Par Jean Mapou
CARACAS.— Le Venezuela s’est réveillé, ce samedi 3 janvier 2026, dans un climat de stupeur et de confusion après des déclarations explosives du président américain Donald Trump, affirmant que son administration a capturé et exfiltré le président vénézuélien Nicolás Maduro lors d’une opération militaire menée dans la nuit.
Selon plusieurs témoignages recueillis sur place, de violentes explosions ont été entendues à Caracas ainsi que dans d’autres régions stratégiques du pays. Des avions auraient survolé la capitale à basse altitude, tandis que d’importantes colonnes de fumée étaient visibles à proximité de sites militaires sensibles, notamment Fuerte Tiuna et la base aérienne de La Carlota. Ces événements ont rapidement alimenté les spéculations sur une intervention militaire étrangère d’envergure.
Peu après, Donald Trump a publié un message sur sa plateforme sociale affirmant que les États-Unis avaient mené une opération ciblée contre le Venezuela, aboutissant à l’arrestation de Nicolás Maduro et de son épouse. Le président américain présente cette action comme une réponse directe à ce qu’il qualifie depuis plusieurs années de régime illégitime, accusé de corruption systémique, de violations des droits humains et de liens avec le narcotrafic.
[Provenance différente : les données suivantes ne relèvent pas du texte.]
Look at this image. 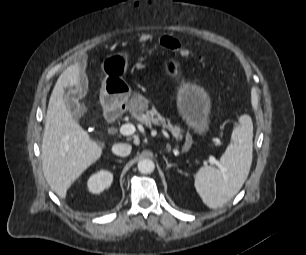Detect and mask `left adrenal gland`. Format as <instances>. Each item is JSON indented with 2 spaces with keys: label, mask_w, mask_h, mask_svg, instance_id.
<instances>
[{
  "label": "left adrenal gland",
  "mask_w": 306,
  "mask_h": 255,
  "mask_svg": "<svg viewBox=\"0 0 306 255\" xmlns=\"http://www.w3.org/2000/svg\"><path fill=\"white\" fill-rule=\"evenodd\" d=\"M163 159L165 160L166 162V168L169 169L171 167H176V164H173V163H169L167 158L163 155Z\"/></svg>",
  "instance_id": "a2214340"
}]
</instances>
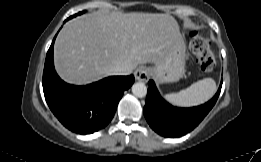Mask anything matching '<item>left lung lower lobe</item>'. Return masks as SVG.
<instances>
[{"label":"left lung lower lobe","mask_w":261,"mask_h":162,"mask_svg":"<svg viewBox=\"0 0 261 162\" xmlns=\"http://www.w3.org/2000/svg\"><path fill=\"white\" fill-rule=\"evenodd\" d=\"M146 103L143 109L149 126L163 137H180L192 131L215 105L222 81L215 96L203 105L178 108L167 103L159 94L153 80L148 82Z\"/></svg>","instance_id":"obj_1"}]
</instances>
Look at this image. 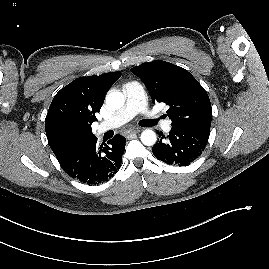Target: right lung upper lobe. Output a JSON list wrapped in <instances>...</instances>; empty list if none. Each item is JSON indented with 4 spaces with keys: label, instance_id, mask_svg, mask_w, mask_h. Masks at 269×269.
<instances>
[{
    "label": "right lung upper lobe",
    "instance_id": "right-lung-upper-lobe-1",
    "mask_svg": "<svg viewBox=\"0 0 269 269\" xmlns=\"http://www.w3.org/2000/svg\"><path fill=\"white\" fill-rule=\"evenodd\" d=\"M120 72L77 78L53 98L45 119L48 143L58 161L93 140L91 124L97 120L107 90Z\"/></svg>",
    "mask_w": 269,
    "mask_h": 269
}]
</instances>
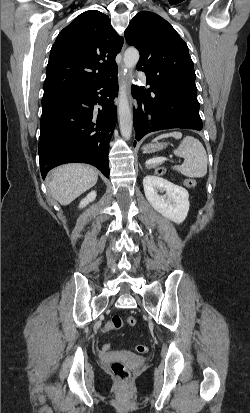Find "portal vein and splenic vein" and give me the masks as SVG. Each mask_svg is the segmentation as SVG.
Wrapping results in <instances>:
<instances>
[{
  "label": "portal vein and splenic vein",
  "instance_id": "18ae733b",
  "mask_svg": "<svg viewBox=\"0 0 250 413\" xmlns=\"http://www.w3.org/2000/svg\"><path fill=\"white\" fill-rule=\"evenodd\" d=\"M165 160H167L166 158H155V159H153L151 162H153V163H160V162H163V161H165Z\"/></svg>",
  "mask_w": 250,
  "mask_h": 413
}]
</instances>
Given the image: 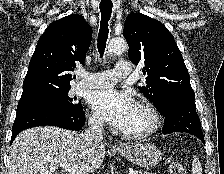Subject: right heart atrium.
<instances>
[{
	"label": "right heart atrium",
	"mask_w": 224,
	"mask_h": 174,
	"mask_svg": "<svg viewBox=\"0 0 224 174\" xmlns=\"http://www.w3.org/2000/svg\"><path fill=\"white\" fill-rule=\"evenodd\" d=\"M89 123L93 128L101 129L103 128V121L96 113H92L89 117Z\"/></svg>",
	"instance_id": "obj_1"
}]
</instances>
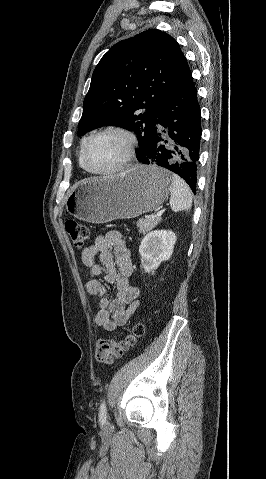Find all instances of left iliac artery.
Wrapping results in <instances>:
<instances>
[{"label":"left iliac artery","mask_w":266,"mask_h":479,"mask_svg":"<svg viewBox=\"0 0 266 479\" xmlns=\"http://www.w3.org/2000/svg\"><path fill=\"white\" fill-rule=\"evenodd\" d=\"M107 412H106V404H105V401H103L100 405V409H99V418L100 420L102 421H106V415Z\"/></svg>","instance_id":"left-iliac-artery-1"}]
</instances>
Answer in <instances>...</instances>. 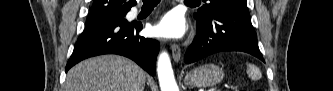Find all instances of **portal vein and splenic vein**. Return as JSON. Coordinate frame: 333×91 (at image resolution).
<instances>
[{"instance_id":"1","label":"portal vein and splenic vein","mask_w":333,"mask_h":91,"mask_svg":"<svg viewBox=\"0 0 333 91\" xmlns=\"http://www.w3.org/2000/svg\"><path fill=\"white\" fill-rule=\"evenodd\" d=\"M208 91H216V88L208 89Z\"/></svg>"}]
</instances>
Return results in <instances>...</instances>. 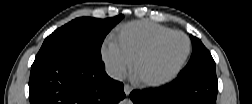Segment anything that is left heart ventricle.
<instances>
[{
    "label": "left heart ventricle",
    "instance_id": "b2bd125f",
    "mask_svg": "<svg viewBox=\"0 0 252 104\" xmlns=\"http://www.w3.org/2000/svg\"><path fill=\"white\" fill-rule=\"evenodd\" d=\"M186 48L184 37L175 38L165 49V57H146L137 65V72L141 76H148L158 71L160 64H170L180 59ZM165 60V61H164Z\"/></svg>",
    "mask_w": 252,
    "mask_h": 104
}]
</instances>
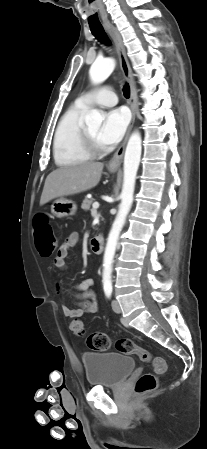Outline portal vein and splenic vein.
<instances>
[{"mask_svg": "<svg viewBox=\"0 0 207 449\" xmlns=\"http://www.w3.org/2000/svg\"><path fill=\"white\" fill-rule=\"evenodd\" d=\"M99 207V203L98 202H94L92 205V210H96Z\"/></svg>", "mask_w": 207, "mask_h": 449, "instance_id": "1", "label": "portal vein and splenic vein"}]
</instances>
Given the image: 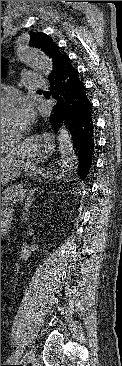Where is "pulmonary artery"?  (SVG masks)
Masks as SVG:
<instances>
[{"mask_svg": "<svg viewBox=\"0 0 122 366\" xmlns=\"http://www.w3.org/2000/svg\"><path fill=\"white\" fill-rule=\"evenodd\" d=\"M22 78L26 81L30 88H43L46 86V81L36 72L26 71L22 73Z\"/></svg>", "mask_w": 122, "mask_h": 366, "instance_id": "1", "label": "pulmonary artery"}]
</instances>
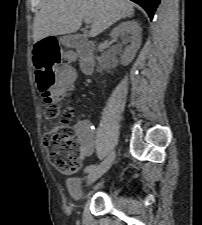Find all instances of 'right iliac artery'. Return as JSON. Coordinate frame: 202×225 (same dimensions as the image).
Segmentation results:
<instances>
[{
  "label": "right iliac artery",
  "mask_w": 202,
  "mask_h": 225,
  "mask_svg": "<svg viewBox=\"0 0 202 225\" xmlns=\"http://www.w3.org/2000/svg\"><path fill=\"white\" fill-rule=\"evenodd\" d=\"M97 166L96 165H89L85 168L84 172L88 173L90 171H92L93 169H95Z\"/></svg>",
  "instance_id": "obj_1"
}]
</instances>
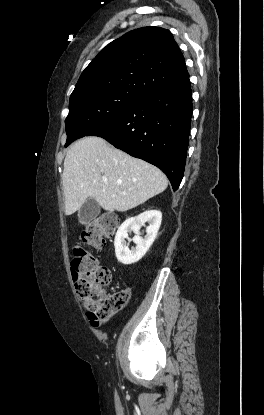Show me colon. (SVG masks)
<instances>
[{
	"mask_svg": "<svg viewBox=\"0 0 264 415\" xmlns=\"http://www.w3.org/2000/svg\"><path fill=\"white\" fill-rule=\"evenodd\" d=\"M118 223L119 217L113 213L88 222L81 234L84 247L77 248L71 260L72 273L80 276L76 288L81 305L88 319L97 326L106 323L129 300L127 290L107 292L111 271L98 264L92 251L104 246L105 240L114 235Z\"/></svg>",
	"mask_w": 264,
	"mask_h": 415,
	"instance_id": "1",
	"label": "colon"
}]
</instances>
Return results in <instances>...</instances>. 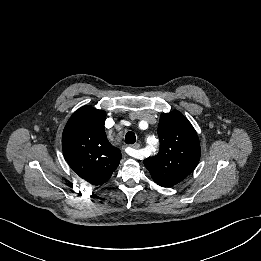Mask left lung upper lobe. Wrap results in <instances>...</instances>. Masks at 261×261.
Wrapping results in <instances>:
<instances>
[{
    "label": "left lung upper lobe",
    "mask_w": 261,
    "mask_h": 261,
    "mask_svg": "<svg viewBox=\"0 0 261 261\" xmlns=\"http://www.w3.org/2000/svg\"><path fill=\"white\" fill-rule=\"evenodd\" d=\"M159 153L144 160L153 180L171 187L184 180L197 166L200 144L196 131L179 111L163 113L158 125Z\"/></svg>",
    "instance_id": "5c2ea615"
}]
</instances>
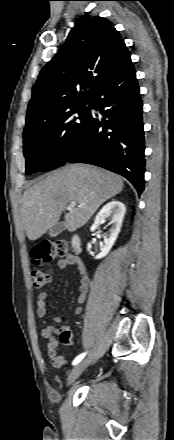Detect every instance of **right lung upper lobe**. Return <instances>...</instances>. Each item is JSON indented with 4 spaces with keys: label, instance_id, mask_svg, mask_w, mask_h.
<instances>
[{
    "label": "right lung upper lobe",
    "instance_id": "cb5924a9",
    "mask_svg": "<svg viewBox=\"0 0 174 440\" xmlns=\"http://www.w3.org/2000/svg\"><path fill=\"white\" fill-rule=\"evenodd\" d=\"M130 60L124 40L109 20L81 16L33 86L24 131L89 100L103 80Z\"/></svg>",
    "mask_w": 174,
    "mask_h": 440
}]
</instances>
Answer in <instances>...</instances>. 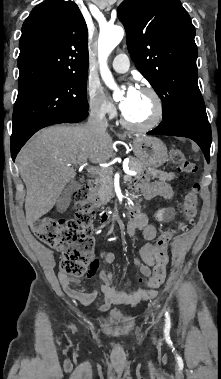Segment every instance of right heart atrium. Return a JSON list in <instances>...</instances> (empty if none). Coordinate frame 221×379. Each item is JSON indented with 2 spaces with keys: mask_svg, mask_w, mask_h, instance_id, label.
I'll use <instances>...</instances> for the list:
<instances>
[{
  "mask_svg": "<svg viewBox=\"0 0 221 379\" xmlns=\"http://www.w3.org/2000/svg\"><path fill=\"white\" fill-rule=\"evenodd\" d=\"M86 91L88 108L92 114L100 118H112L114 116L115 108L99 86L89 83Z\"/></svg>",
  "mask_w": 221,
  "mask_h": 379,
  "instance_id": "1",
  "label": "right heart atrium"
}]
</instances>
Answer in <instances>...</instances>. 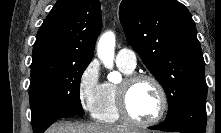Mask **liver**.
I'll list each match as a JSON object with an SVG mask.
<instances>
[{"mask_svg":"<svg viewBox=\"0 0 221 133\" xmlns=\"http://www.w3.org/2000/svg\"><path fill=\"white\" fill-rule=\"evenodd\" d=\"M136 129L121 126L104 125L100 123L58 122L52 125L46 133H138Z\"/></svg>","mask_w":221,"mask_h":133,"instance_id":"obj_1","label":"liver"}]
</instances>
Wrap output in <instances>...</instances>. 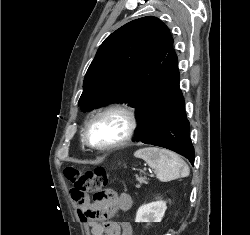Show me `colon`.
I'll return each mask as SVG.
<instances>
[{
	"mask_svg": "<svg viewBox=\"0 0 250 235\" xmlns=\"http://www.w3.org/2000/svg\"><path fill=\"white\" fill-rule=\"evenodd\" d=\"M65 177L71 184V194L74 201L81 205L86 201L87 194H92L95 203L106 198L105 190L108 184V175L104 168L82 171L69 166L65 169ZM94 216V214H91Z\"/></svg>",
	"mask_w": 250,
	"mask_h": 235,
	"instance_id": "obj_1",
	"label": "colon"
}]
</instances>
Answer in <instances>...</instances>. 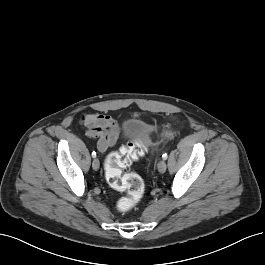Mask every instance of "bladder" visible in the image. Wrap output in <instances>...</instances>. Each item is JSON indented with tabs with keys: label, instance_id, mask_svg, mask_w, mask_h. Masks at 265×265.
Listing matches in <instances>:
<instances>
[{
	"label": "bladder",
	"instance_id": "31cf9c89",
	"mask_svg": "<svg viewBox=\"0 0 265 265\" xmlns=\"http://www.w3.org/2000/svg\"><path fill=\"white\" fill-rule=\"evenodd\" d=\"M122 136L125 139L147 141L150 138V129L144 120L140 118H132L123 123Z\"/></svg>",
	"mask_w": 265,
	"mask_h": 265
}]
</instances>
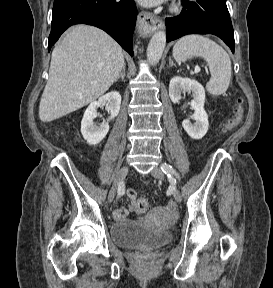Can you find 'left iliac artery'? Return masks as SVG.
I'll list each match as a JSON object with an SVG mask.
<instances>
[{
	"instance_id": "left-iliac-artery-1",
	"label": "left iliac artery",
	"mask_w": 273,
	"mask_h": 288,
	"mask_svg": "<svg viewBox=\"0 0 273 288\" xmlns=\"http://www.w3.org/2000/svg\"><path fill=\"white\" fill-rule=\"evenodd\" d=\"M161 170L168 176L170 181L176 182V179L173 177V175L180 181V175L169 164H162Z\"/></svg>"
}]
</instances>
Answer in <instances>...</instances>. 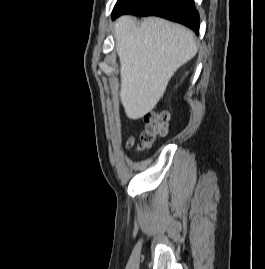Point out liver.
Returning a JSON list of instances; mask_svg holds the SVG:
<instances>
[{
    "label": "liver",
    "mask_w": 265,
    "mask_h": 269,
    "mask_svg": "<svg viewBox=\"0 0 265 269\" xmlns=\"http://www.w3.org/2000/svg\"><path fill=\"white\" fill-rule=\"evenodd\" d=\"M114 34L121 103L128 118L139 119L156 106L177 69L196 55L194 34L165 19L138 23L130 15L116 20Z\"/></svg>",
    "instance_id": "6515ba94"
}]
</instances>
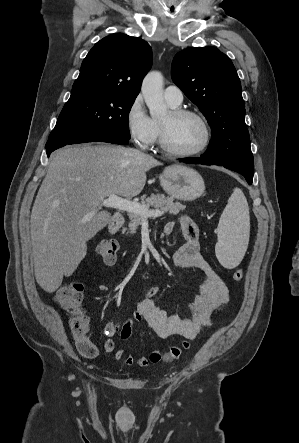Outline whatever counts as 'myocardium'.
I'll list each match as a JSON object with an SVG mask.
<instances>
[{
	"label": "myocardium",
	"instance_id": "myocardium-1",
	"mask_svg": "<svg viewBox=\"0 0 299 443\" xmlns=\"http://www.w3.org/2000/svg\"><path fill=\"white\" fill-rule=\"evenodd\" d=\"M174 117L192 116L197 118L204 128V139L201 145L192 151H176L171 149L166 142V131L162 123H159L158 146L160 150L171 157L175 158H191L202 154L210 145L212 139V130L207 118L199 111L185 108H175L171 110Z\"/></svg>",
	"mask_w": 299,
	"mask_h": 443
}]
</instances>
À l’aube du 3 janvier, une déclaration officielle de la Maison-Blanche est venue donner un retentissement international à ces événements. Donald Trump a annoncé qu’il s’exprimerait plus longuement devant la presse au cours de la journée afin de fournir des détails sur le déroulement de l’opération et sur le sort réservé au président vénézuélien.
Cependant, à ce stade, aucune preuve indépendante, images, documents officiels ou confirmations d’organisations internationales, ne permet de vérifier de manière formelle la capture effective de Nicolás Maduro ni d’identifier son lieu de détention. Cette absence de confirmation alimente une vive prudence au sein de la communauté internationale.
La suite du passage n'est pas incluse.